[Computer-go] Many Faces and Japanese rules
Robert Jasiek
jasiek at snafu.de
Wed Apr 28 08:57:43 PDT 2010
On 2010-04-28 15:09, Aja wrote:
> I don't really understand what is the relation between what you tried to
> explain and the equivalence in normal cases of Chinese, Japanese scoring
[...]
> if there will be strict mathematical proofs and conclusions from Berlekamp and you
The local region territory thing was done much earlier. Berlekamp did a
sketch, I wrote down the details, see further below.

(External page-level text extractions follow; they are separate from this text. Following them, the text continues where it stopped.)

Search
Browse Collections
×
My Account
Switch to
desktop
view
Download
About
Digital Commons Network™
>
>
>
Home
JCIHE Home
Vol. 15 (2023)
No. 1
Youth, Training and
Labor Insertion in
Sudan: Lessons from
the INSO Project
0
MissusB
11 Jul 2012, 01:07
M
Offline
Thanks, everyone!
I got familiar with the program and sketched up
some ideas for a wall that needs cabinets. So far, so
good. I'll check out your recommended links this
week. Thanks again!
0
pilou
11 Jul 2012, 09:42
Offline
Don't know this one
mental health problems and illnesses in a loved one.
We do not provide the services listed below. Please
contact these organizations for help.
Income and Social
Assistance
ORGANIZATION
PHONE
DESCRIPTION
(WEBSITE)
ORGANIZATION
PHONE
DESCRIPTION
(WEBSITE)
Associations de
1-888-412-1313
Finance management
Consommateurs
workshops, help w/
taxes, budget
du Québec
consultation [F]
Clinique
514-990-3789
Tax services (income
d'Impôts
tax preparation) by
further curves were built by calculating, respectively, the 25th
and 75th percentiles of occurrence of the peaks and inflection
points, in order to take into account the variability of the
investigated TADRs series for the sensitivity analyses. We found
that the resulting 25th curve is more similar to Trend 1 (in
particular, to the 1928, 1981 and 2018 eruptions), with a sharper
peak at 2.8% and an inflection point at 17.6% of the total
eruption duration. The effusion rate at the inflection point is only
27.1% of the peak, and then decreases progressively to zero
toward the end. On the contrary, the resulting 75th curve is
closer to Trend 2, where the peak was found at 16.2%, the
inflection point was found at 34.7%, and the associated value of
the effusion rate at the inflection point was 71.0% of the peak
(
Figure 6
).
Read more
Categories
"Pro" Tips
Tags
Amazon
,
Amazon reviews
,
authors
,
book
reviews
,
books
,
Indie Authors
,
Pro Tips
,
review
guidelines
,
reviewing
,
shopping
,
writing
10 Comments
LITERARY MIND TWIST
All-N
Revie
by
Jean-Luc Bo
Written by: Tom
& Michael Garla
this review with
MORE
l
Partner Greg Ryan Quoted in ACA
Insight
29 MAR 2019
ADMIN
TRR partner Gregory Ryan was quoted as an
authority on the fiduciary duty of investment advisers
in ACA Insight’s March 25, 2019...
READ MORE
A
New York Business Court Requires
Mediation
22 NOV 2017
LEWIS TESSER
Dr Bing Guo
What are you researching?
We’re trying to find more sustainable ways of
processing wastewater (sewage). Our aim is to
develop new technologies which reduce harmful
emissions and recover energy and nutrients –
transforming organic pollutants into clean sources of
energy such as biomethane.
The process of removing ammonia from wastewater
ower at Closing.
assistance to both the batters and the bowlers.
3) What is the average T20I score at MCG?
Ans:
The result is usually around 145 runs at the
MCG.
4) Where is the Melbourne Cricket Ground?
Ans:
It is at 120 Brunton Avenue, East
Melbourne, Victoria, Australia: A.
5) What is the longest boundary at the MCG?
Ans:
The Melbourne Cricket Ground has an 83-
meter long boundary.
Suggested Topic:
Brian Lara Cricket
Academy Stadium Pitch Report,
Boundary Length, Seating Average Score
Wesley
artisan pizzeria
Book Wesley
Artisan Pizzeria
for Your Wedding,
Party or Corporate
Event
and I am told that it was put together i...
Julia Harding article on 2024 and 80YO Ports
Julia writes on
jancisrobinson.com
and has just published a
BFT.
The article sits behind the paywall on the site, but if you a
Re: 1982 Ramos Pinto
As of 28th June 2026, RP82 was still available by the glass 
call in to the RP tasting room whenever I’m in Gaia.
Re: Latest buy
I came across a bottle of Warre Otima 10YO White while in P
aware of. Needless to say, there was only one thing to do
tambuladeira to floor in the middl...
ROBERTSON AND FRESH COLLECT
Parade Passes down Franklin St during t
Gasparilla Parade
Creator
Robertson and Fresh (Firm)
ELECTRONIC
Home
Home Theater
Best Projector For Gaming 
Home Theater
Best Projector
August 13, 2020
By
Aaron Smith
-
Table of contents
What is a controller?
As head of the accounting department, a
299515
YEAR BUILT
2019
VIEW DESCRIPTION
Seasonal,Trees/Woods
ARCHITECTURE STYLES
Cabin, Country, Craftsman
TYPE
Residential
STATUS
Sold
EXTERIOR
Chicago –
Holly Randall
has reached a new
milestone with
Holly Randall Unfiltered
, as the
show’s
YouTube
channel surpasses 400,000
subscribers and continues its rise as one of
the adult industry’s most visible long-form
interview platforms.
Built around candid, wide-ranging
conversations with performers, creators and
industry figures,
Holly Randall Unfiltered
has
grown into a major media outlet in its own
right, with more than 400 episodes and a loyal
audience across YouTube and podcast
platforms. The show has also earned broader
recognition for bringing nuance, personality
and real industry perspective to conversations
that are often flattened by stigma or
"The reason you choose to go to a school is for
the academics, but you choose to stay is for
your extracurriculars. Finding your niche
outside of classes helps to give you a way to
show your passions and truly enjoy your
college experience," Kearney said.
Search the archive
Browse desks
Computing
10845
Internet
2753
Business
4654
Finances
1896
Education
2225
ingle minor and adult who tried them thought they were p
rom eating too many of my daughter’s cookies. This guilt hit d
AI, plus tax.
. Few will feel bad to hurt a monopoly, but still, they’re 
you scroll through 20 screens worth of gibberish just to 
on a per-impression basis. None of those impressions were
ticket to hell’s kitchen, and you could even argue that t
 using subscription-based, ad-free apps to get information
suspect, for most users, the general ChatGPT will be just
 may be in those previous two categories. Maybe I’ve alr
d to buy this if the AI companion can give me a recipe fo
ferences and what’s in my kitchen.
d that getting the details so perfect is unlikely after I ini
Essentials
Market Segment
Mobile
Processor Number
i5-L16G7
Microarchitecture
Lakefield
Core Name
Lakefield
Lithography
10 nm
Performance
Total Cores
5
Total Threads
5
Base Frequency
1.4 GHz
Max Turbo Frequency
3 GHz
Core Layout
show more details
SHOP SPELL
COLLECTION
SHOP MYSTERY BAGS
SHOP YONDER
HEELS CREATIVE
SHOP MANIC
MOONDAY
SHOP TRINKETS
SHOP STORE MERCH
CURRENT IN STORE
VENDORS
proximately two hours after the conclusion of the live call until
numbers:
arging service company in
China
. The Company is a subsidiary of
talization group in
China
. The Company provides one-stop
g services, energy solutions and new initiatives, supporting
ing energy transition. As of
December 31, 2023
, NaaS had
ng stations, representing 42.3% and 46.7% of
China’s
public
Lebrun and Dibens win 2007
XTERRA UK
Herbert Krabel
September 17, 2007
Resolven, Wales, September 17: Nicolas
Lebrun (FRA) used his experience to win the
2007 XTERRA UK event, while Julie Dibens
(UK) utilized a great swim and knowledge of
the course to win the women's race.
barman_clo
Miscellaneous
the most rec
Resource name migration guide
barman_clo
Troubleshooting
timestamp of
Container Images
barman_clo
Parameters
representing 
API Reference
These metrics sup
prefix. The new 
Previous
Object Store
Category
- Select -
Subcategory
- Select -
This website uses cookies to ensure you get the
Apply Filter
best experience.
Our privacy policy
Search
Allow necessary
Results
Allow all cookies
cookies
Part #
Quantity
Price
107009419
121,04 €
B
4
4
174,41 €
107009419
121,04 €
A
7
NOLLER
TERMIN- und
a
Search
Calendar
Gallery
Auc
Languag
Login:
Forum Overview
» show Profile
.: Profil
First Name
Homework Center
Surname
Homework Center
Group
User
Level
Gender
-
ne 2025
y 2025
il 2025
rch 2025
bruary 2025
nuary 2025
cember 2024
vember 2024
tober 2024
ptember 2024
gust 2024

Forget about CHN and JAP scoring - talk about Area vs. Territory. As we
know, e.g., from the AGA equivalence theorem and the AGA Rules' White
passes a pass stone as the last player, in normal shape games (no sekis
etc.) Black's area score tends to be 1 greater than the territory score.
Otherwise it is simple: 1 area stone not on the board because of being
"dead" / removed equals 1 prisoner for the opponent. I think you do not
also need my seki parity proofs.
--
robert jasiek
Robert Jasiek
7 Mär. 2004 21:48
Newsgroups: rec.games.go
Von: Robert Jasiek <jas... at snafu.de>
Datum: Sun, 07 Mar 2004 21:48:21 +0100
Lokal: So 7 Mär. 2004 21:48
Betreff: Playing in a Region
Studying go mathematics or go rules mathematics is like learning go
for the second time. It has the advantage that certain aspects of go
are solved in general and thereby can teach everybody, who accepts to
learn from such research.
PROPOSITION
Under the Japanese 2003/29 Rules and during the alternating-sequence,
let
- P be a position,
- R be a not in-seki region in P,
- A be the player with the alive strings in R of P,
- B be the opponent of A,
- the players make all plays in R,
- PA be the number of plays of A,
- PB be the number of plays of B,
- S(X) be the score of position X.
Let Q be the final-position so that
- R is a not in-seki region in Q,
- A is the player with the alive strings in R of Q.
Then
S(Q) = S(P) + PB - PA.
PROOF
Each stone of an A-string scores 0 in favour A if it is on the
board and scores 1 in favour of A for the intersection plus 1 in
favour of B for the prisoner if it is removed. Therefore it does
not matter if stones of A-strings are removed.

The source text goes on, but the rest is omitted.